§ DATA IN THIS EXERCISE:

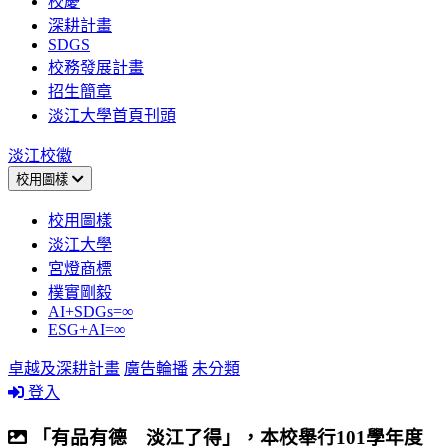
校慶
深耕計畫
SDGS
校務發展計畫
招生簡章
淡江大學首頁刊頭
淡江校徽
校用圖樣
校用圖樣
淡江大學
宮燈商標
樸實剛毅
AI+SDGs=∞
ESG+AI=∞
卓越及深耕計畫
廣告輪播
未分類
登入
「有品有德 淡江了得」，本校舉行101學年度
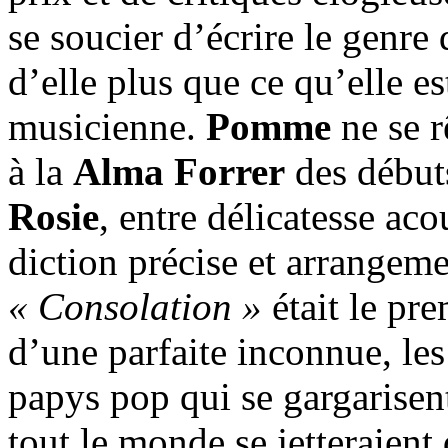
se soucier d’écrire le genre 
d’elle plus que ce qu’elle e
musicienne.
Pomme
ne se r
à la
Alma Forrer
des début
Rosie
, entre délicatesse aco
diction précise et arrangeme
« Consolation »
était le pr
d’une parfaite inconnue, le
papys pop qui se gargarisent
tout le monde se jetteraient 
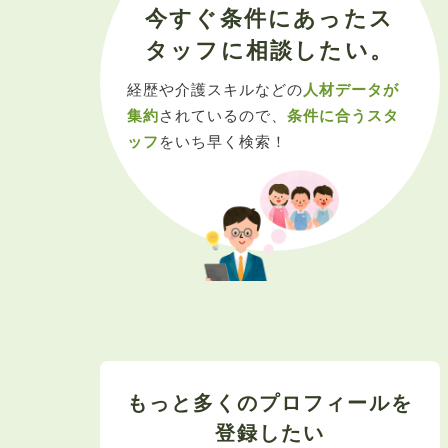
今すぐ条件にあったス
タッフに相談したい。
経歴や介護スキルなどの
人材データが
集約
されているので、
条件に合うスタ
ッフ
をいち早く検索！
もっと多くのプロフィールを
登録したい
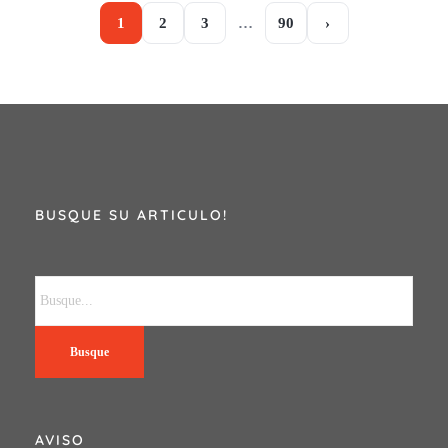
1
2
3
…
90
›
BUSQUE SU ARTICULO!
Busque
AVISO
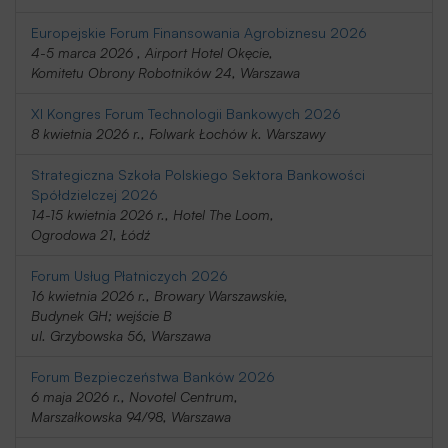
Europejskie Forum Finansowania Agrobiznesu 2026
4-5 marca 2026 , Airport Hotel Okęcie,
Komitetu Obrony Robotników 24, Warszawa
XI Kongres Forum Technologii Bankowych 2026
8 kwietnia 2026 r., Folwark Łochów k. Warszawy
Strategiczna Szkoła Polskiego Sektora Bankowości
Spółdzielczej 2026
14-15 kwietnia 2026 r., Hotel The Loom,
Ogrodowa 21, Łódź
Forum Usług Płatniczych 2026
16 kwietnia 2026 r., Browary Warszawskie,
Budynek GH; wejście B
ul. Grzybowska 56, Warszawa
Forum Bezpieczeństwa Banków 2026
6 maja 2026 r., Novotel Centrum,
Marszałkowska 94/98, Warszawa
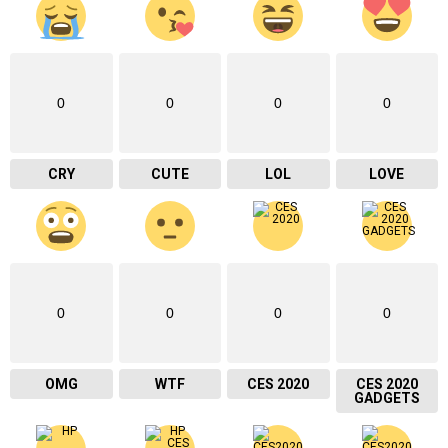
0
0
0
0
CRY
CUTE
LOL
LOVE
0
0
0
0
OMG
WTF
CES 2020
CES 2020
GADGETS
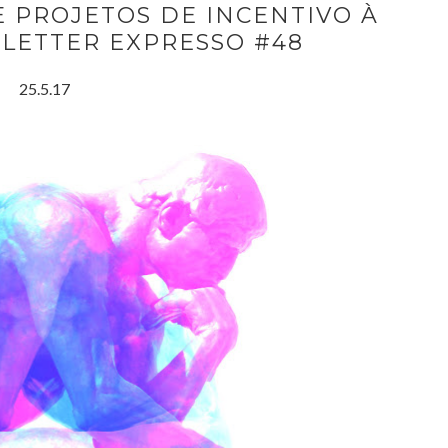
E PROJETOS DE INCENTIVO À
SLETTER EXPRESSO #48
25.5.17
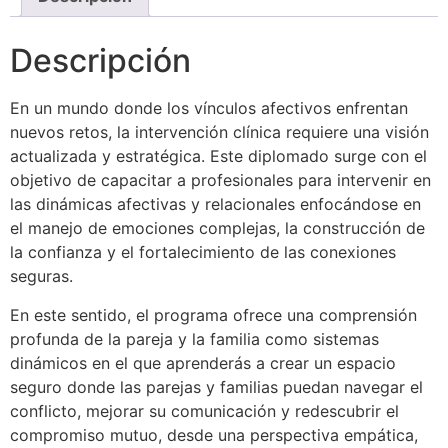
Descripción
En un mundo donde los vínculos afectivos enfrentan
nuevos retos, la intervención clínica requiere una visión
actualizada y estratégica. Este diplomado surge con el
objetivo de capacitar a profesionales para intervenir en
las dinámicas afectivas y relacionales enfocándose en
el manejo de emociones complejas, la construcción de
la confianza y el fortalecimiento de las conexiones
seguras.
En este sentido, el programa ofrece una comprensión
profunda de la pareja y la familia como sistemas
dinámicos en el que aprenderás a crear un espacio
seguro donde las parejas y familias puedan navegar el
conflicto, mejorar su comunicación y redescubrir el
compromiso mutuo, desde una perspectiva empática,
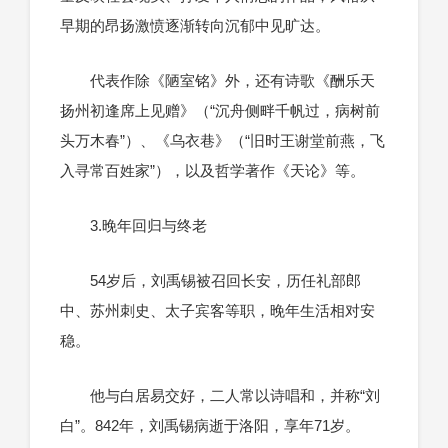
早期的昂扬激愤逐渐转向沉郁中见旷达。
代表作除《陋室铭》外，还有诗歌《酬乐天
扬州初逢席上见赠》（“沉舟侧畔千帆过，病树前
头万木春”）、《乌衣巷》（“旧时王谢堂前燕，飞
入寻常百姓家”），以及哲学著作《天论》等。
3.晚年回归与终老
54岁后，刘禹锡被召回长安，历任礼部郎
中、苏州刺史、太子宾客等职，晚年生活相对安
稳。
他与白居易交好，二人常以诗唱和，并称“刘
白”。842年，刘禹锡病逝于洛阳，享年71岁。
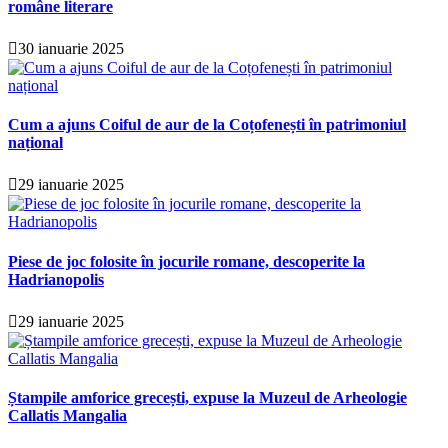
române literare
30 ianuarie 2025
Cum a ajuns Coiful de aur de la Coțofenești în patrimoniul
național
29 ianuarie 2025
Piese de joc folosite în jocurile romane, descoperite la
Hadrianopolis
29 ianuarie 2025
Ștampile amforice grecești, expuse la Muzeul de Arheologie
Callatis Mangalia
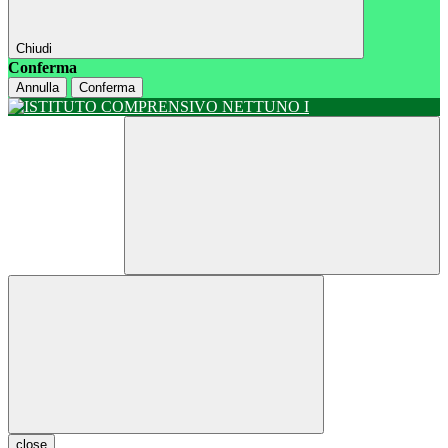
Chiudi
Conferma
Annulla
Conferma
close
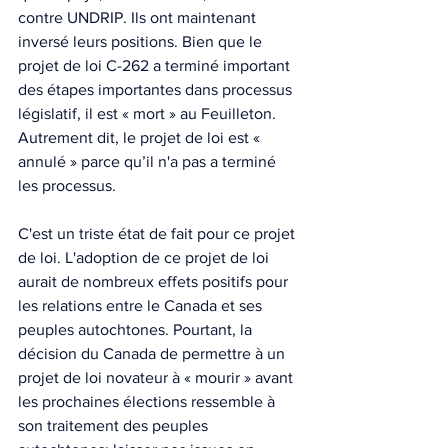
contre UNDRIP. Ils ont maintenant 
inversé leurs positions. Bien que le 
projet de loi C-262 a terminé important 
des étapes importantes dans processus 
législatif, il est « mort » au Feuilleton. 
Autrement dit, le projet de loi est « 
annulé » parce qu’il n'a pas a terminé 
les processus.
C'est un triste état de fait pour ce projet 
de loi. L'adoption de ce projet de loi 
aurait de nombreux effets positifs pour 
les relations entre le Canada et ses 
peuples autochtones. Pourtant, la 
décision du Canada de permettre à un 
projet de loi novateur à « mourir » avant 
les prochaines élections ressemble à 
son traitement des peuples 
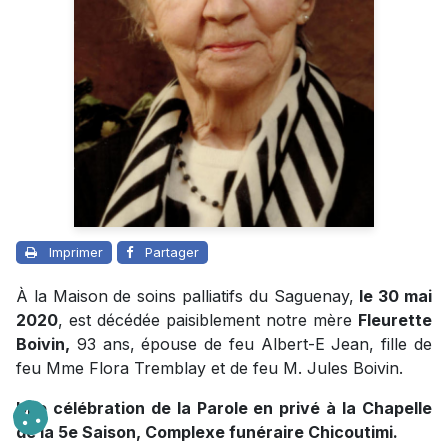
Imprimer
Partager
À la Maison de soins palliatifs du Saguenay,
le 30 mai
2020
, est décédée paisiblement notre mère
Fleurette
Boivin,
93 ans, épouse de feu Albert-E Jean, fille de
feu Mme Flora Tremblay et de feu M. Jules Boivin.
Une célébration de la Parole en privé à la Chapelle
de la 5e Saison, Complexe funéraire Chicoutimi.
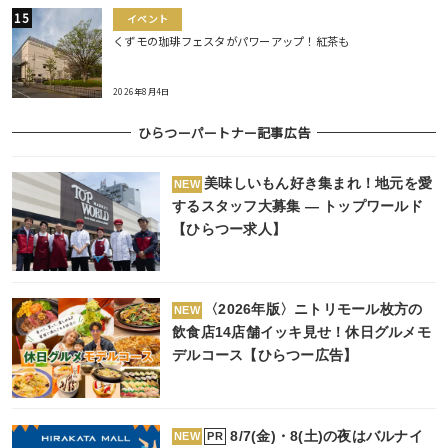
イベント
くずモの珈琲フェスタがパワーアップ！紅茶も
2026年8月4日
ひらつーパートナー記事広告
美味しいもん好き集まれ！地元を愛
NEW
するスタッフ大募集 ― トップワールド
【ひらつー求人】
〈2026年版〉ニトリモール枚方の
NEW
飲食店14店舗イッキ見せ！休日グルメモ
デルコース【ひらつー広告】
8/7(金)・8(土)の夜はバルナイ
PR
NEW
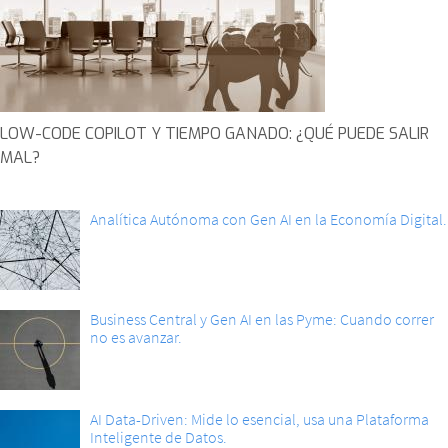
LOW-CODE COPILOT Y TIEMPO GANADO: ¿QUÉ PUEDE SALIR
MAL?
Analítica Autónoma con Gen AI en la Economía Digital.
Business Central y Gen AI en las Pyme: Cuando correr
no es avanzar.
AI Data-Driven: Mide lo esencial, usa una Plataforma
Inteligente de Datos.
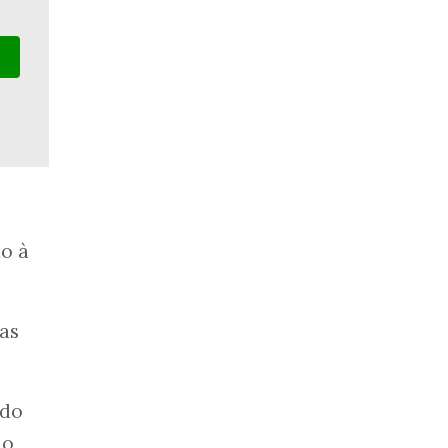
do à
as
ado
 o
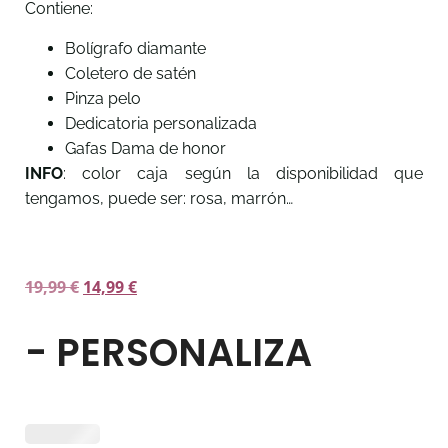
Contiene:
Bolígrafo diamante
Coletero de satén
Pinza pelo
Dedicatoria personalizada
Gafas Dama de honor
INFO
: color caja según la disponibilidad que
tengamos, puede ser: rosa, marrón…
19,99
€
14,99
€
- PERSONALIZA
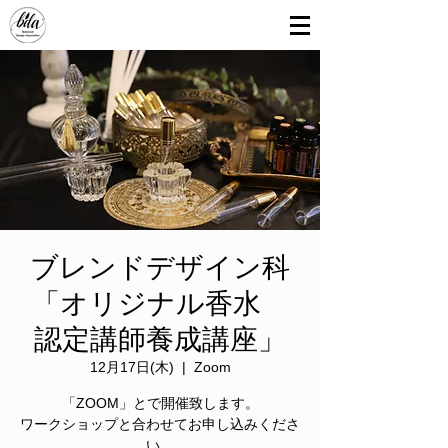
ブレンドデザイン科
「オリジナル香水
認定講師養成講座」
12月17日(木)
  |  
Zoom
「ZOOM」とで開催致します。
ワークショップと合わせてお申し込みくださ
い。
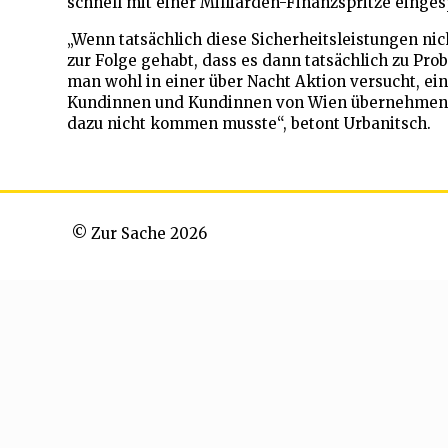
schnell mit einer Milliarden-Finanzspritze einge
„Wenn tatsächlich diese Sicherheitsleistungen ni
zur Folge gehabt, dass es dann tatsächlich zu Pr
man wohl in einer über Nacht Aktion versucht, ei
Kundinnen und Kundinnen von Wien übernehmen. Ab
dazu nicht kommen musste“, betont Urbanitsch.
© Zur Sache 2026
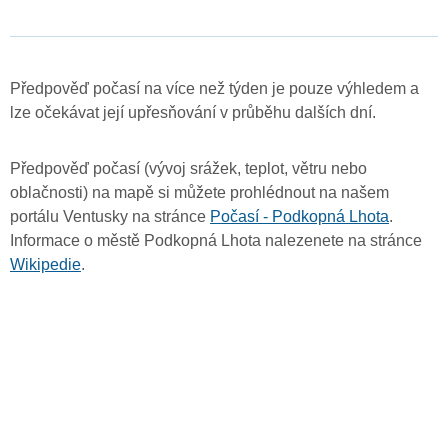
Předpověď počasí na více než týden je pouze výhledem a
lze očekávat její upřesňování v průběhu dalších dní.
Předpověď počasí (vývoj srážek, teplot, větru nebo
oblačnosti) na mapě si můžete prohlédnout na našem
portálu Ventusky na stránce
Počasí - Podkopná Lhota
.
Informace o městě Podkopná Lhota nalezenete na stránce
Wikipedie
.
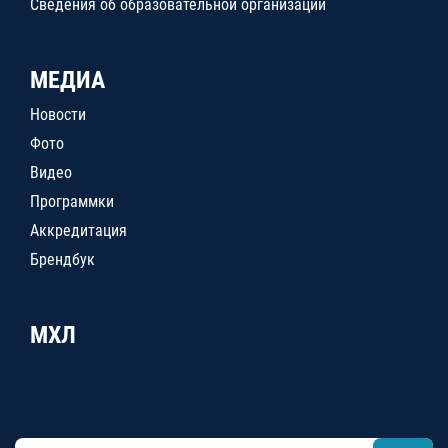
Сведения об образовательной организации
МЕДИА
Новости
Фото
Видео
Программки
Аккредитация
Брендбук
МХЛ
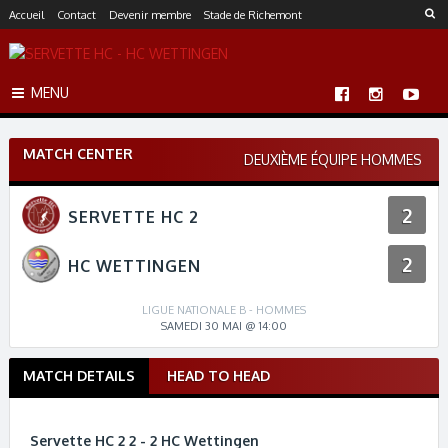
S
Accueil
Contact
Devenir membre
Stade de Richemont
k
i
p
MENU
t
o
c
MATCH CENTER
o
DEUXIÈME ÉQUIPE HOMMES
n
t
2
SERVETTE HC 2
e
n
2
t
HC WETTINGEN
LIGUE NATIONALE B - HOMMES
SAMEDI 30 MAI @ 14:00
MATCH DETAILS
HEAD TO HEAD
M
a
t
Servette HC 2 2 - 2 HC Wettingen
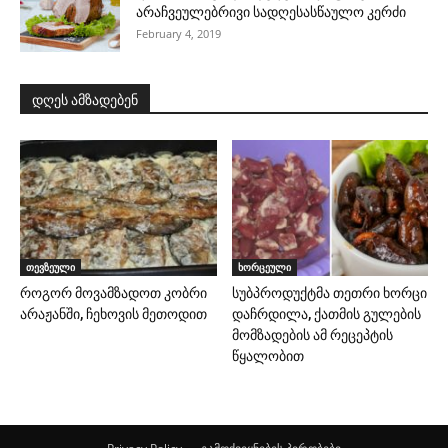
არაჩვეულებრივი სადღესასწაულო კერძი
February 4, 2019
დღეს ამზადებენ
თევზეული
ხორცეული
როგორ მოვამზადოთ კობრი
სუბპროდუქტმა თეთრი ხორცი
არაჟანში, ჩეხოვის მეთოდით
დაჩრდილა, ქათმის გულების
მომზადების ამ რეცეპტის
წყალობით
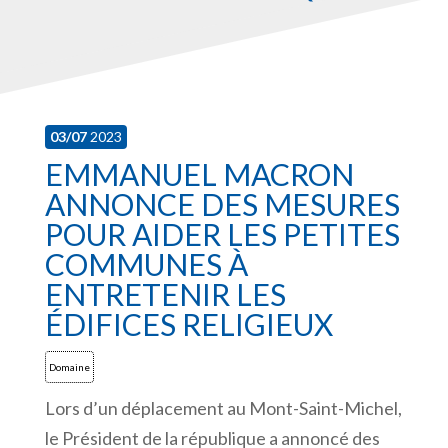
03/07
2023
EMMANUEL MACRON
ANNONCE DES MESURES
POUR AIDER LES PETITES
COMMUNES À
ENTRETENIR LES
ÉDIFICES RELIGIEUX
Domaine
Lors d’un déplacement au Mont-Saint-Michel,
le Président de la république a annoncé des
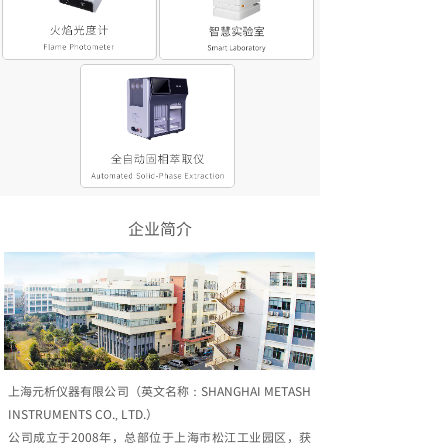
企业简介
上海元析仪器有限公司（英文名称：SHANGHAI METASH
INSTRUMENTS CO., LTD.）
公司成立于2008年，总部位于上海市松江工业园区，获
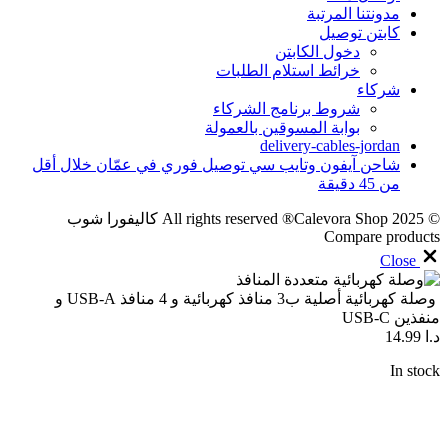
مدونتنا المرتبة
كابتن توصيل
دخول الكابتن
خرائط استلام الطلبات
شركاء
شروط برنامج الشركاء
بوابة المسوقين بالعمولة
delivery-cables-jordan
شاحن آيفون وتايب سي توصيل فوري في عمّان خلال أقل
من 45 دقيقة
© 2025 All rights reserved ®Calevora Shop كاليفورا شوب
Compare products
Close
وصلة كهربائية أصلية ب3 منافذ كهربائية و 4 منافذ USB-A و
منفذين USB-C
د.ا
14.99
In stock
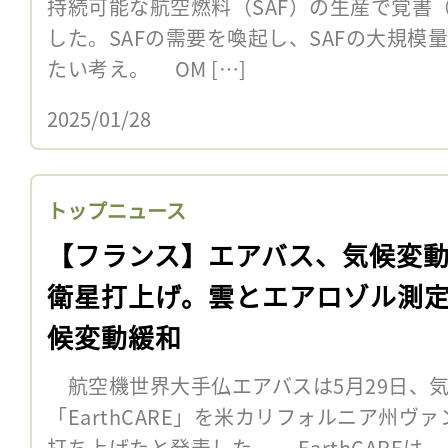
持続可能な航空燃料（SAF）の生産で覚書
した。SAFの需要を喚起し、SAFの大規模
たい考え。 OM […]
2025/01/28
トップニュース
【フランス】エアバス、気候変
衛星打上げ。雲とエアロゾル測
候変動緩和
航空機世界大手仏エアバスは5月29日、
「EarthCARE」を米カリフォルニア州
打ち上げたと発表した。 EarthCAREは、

§ WHAT TO DO:
In the entries above, find the line containing "HEAD TO HEAD" and the line containing "INSTRUMENTS CO., LTD.）", then copy both and every line between them exactly, without any picture.

§ REPLY:
HEAD TO HEAD
M
a
t
Servette HC 2 2 - 2 HC Wettingen
არაჩვეულებრივი სადღესასწაულო კერძი
February 4, 2019
დღეს ამზადებენ
თევზეული
ხორცეული
როგორ მოვამზადოთ კობრი
სუბპროდუქტმა თეთრი ხორცი
არაჟანში, ჩეხოვის მეთოდით
დაჩრდილა, ქათმის გულების
მომზადების ამ რეცეპტის
წყალობით
03/07
2023
EMMANUEL MACRON
ANNONCE DES MESURES
POUR AIDER LES PETITES
COMMUNES À
ENTRETENIR LES
ÉDIFICES RELIGIEUX
Domaine
Lors d’un déplacement au Mont-Saint-Michel,
le Président de la république a annoncé des
企业简介
上海元析仪器有限公司（英文名称：SHANGHAI METASH
INSTRUMENTS CO., LTD.）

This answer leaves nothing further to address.